----- Provided records -----

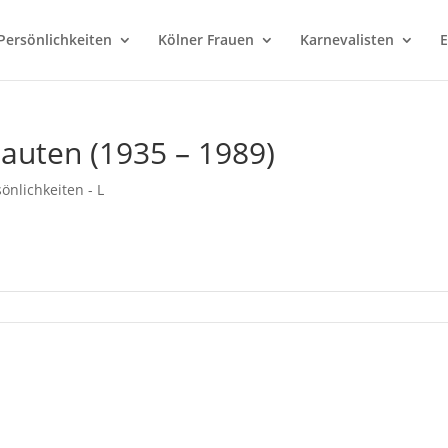
Persönlichkeiten
Kölner Frauen
Karnevalisten
E
 Lauten (1935 – 1989)
önlichkeiten - L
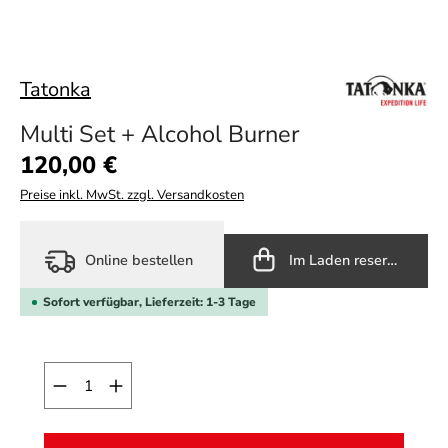
Tatonka
Multi Set + Alcohol Burner
Regulärer Preis:
120,00 €
Preise inkl. MwSt. zzgl. Versandkosten
Online bestellen
Im Laden reservieren
Sofort verfügbar, Lieferzeit: 1-3 Tage
Produkt Anzahl: Gib den gewünschten Wert ein o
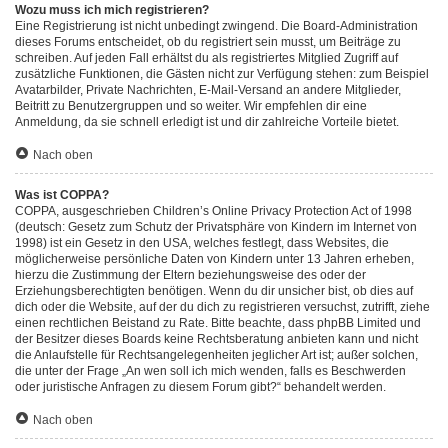
Wozu muss ich mich registrieren?
Eine Registrierung ist nicht unbedingt zwingend. Die Board-Administration
dieses Forums entscheidet, ob du registriert sein musst, um Beiträge zu
schreiben. Auf jeden Fall erhältst du als registriertes Mitglied Zugriff auf
zusätzliche Funktionen, die Gästen nicht zur Verfügung stehen: zum Beispiel
Avatarbilder, Private Nachrichten, E-Mail-Versand an andere Mitglieder,
Beitritt zu Benutzergruppen und so weiter. Wir empfehlen dir eine
Anmeldung, da sie schnell erledigt ist und dir zahlreiche Vorteile bietet.
Nach oben
Was ist COPPA?
COPPA, ausgeschrieben Children’s Online Privacy Protection Act of 1998
(deutsch: Gesetz zum Schutz der Privatsphäre von Kindern im Internet von
1998) ist ein Gesetz in den USA, welches festlegt, dass Websites, die
möglicherweise persönliche Daten von Kindern unter 13 Jahren erheben,
hierzu die Zustimmung der Eltern beziehungsweise des oder der
Erziehungsberechtigten benötigen. Wenn du dir unsicher bist, ob dies auf
dich oder die Website, auf der du dich zu registrieren versuchst, zutrifft, ziehe
einen rechtlichen Beistand zu Rate. Bitte beachte, dass phpBB Limited und
der Besitzer dieses Boards keine Rechtsberatung anbieten kann und nicht
die Anlaufstelle für Rechtsangelegenheiten jeglicher Art ist; außer solchen,
die unter der Frage „An wen soll ich mich wenden, falls es Beschwerden
oder juristische Anfragen zu diesem Forum gibt?“ behandelt werden.
Nach oben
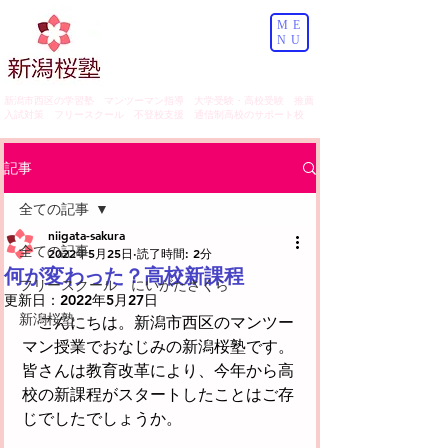
ME
NU
​新潟市西区の学習塾 マンツーマン指導 大学受験・高校受験 推薦
入試対策 フリースクール 不登校支援 通信制高校のサポート校
記事
全ての記事
niigata-sakura
全ての記事
2022年5月25日
読了時間: 2分
何が変わった？高校新課程
フリースクール にいがたさくら
更新日：
2022年5月27日
新潟桜塾
　こんにちは。新潟市西区のマンツー
マン授業でおなじみの新潟桜塾です。
皆さんは教育改革により、今年から高
校の新課程がスタートしたことはご存
じでしたでしょうか。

-----

### Your task
Scan the data above, find each line with "registrieren", and copy it.

### Answer space
Wozu muss ich mich registrieren?
dich oder die Website, auf der du dich zu registrieren versuchst, zutrifft, ziehe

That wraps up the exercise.